Nostalgia for the late 80's
Matthew Healey | Brooklyn, NY | 01/22/2006
(4 out of 5 stars)
"I was an American college dropout living in London in '88 when I first got hooked on this album. I lost it at some point and didn't hear it again for 15 years, but one listen takes me right back in a powerful way to the emotions I felt at that time - the girlfriends, the long walks in Notting Hill and the West End, exploring all that London had to offer to a young, single guy without many cares in the world... what a trip back! Unlike some of what I listened to in the 80's, this album has aged well - much better than I would have anticipated. I think quality-wise it ranks up there with Sinead O'Connor's first album, Morrissey's first solo and The Hardline According to Terence Trent D'Arby, to name some others I remember listening to that year."
A forgotten pearl
Martin S | Tyresö, Sweden | 07/06/2004
(4 out of 5 stars)
"Lots of people talk about this record. I know I bought it for the track "Wonderful Life" but as usual it was some others mainly "Finder" and "Everything's bringing up roses" which got me hooked.
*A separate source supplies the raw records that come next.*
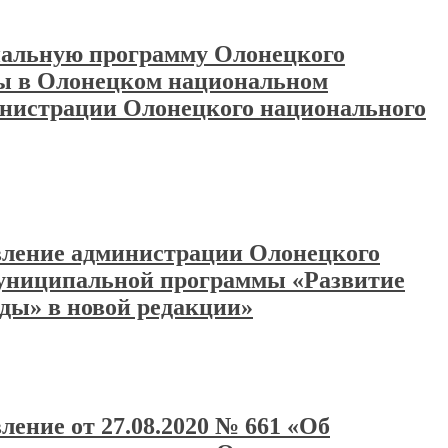
ипальную программу Олонецкого
ры в Олонецком национальном
инистрации Олонецкого национального
овление администрации Олонецкого
Муниципальной программы «Развитие
ды» в новой редакции»
ление от 27.08.2020 № 661 «Об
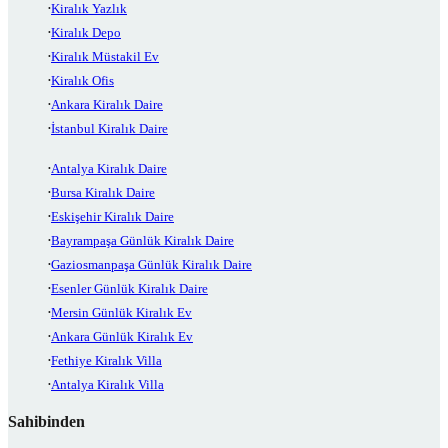
Kiralık Yazlık
Kiralık Depo
Kiralık Müstakil Ev
Kiralık Ofis
Ankara Kiralık Daire
İstanbul Kiralık Daire
Antalya Kiralık Daire
Bursa Kiralık Daire
Eskişehir Kiralık Daire
Bayrampaşa Günlük Kiralık Daire
Gaziosmanpaşa Günlük Kiralık Daire
Esenler Günlük Kiralık Daire
Mersin Günlük Kiralık Ev
Ankara Günlük Kiralık Ev
Fethiye Kiralık Villa
Antalya Kiralık Villa
Sahibinden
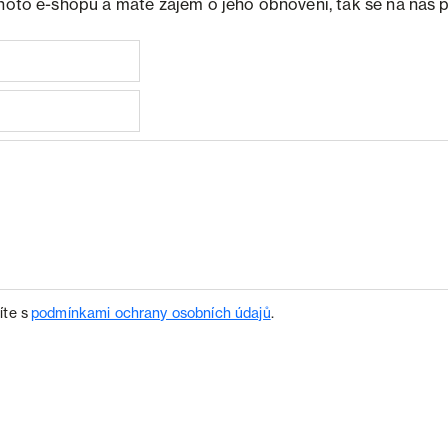
ohoto e-shopu a máte zájem o jeho obnovení, tak se na nás 
íte s
podmínkami ochrany osobních údajů
.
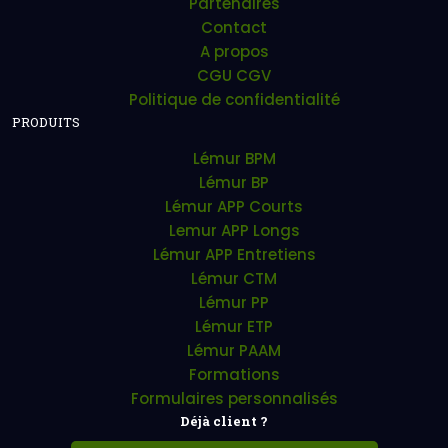
Partenaires
Contact
A propos
CGU CGV
Politique de confidentialité
PRODUITS
Lémur BPM
Lémur BP
Lémur APP Courts
Lemur APP Longs
Lémur APP Entretiens
Lémur CTM
Lémur PP
Lémur ETP
Lémur PAAM
Formations
Formulaires personnalisés
Déjà client ?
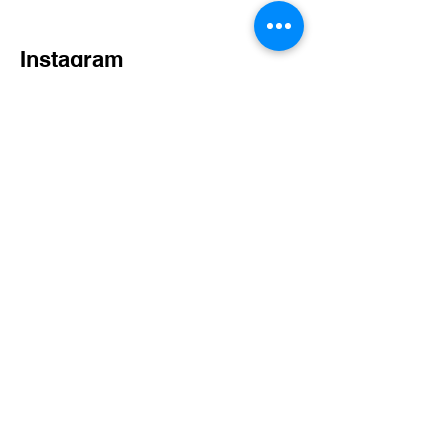
Instagram
Facebook
© 2020 by Injeong Yoon.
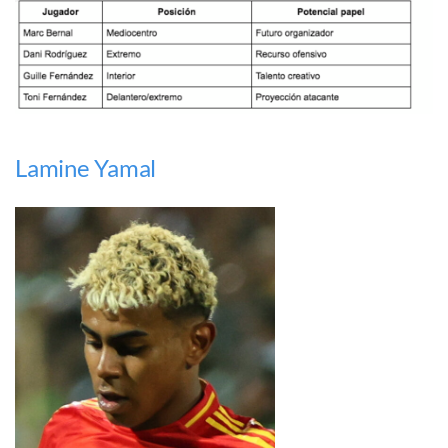
Lamine Yamal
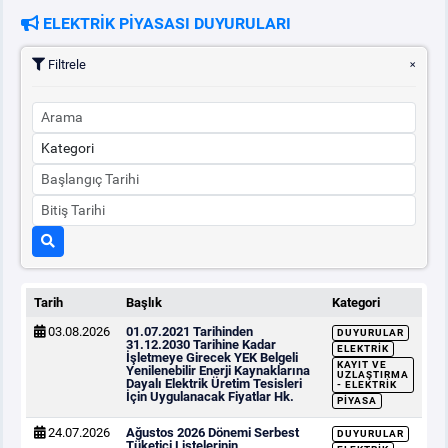
ELEKTRİK PİYASASI DUYURULARI
PİYASA
KAYIT
SÜRECİ
Filtrele
SERBEST TÜKETİCİ
MALİ UZLAŞTIRMA
TEMİNAT
BÜLTENLER
Tarih
Başlık
Kategori
03.08.2026
01.07.2021 Tarihinden
DUYURULAR
DUYURULAR
31.12.2030 Tarihine Kadar
ELEKTRIK
İşletmeye Girecek YEK Belgeli
KAYIT VE
Yenilenebilir Enerji Kaynaklarına
UZLAŞTIRMA
Dayalı Elektrik Üretim Tesisleri
- ELEKTRIK
İçin Uygulanacak Fiyatlar Hk.
BT HİZMET YÖNETİM SİSTEMİ POLİTİKAMIZ
PIYASA
24.07.2026
Ağustos 2026 Dönemi Serbest
DUYURULAR
Tüketici Listelerinin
Those three alone make it worth buying the CD.
Black has got a nice voice, somewhat alike to Seal (another of those forgotten 80s - 90s artists that are worth a listen).But it is a strong CD throughout. I bought the LP in the 80's and am rescueing the thoroughly played record to CD on my computer at the moment."
A Wonderfuly Moody Pop Album
WalterDigsTunes | 12/05/2006
(5 out of 5 stars)
"One could argue that this album is worth purchasing based only on the merits of its title track and "Sweetest Smile." And that would be a fine argument indeed! See, "Wonderful Life" is a song that can be likened to a rainy day during a tropical vacation. Yes, the bittersweet melancholy in this song is tremendously touching. It makes you laugh and cry at the same time. Fantastic. And "Sweetest Smile" is totally dark and magical; it represents the genius in Black's songwriting.
But one shouldn't discount the rest of the tracks. Although they are clearly repetitive, they boast a wonderful pop eloquence that merits a listen. The hooks are catchy and lie within that dimly-lit and sarcastic niche that Black alone populates. And the production on these tracks hardly feels dated. Well-crafted tunes such as these outlive their original historical context.
Any fan of late-80s pop, pop in general, moody tunes and quality music should give this album a shot. Some songs might feel redundant at times, but this only enhances their longevity. Buy it if you can!"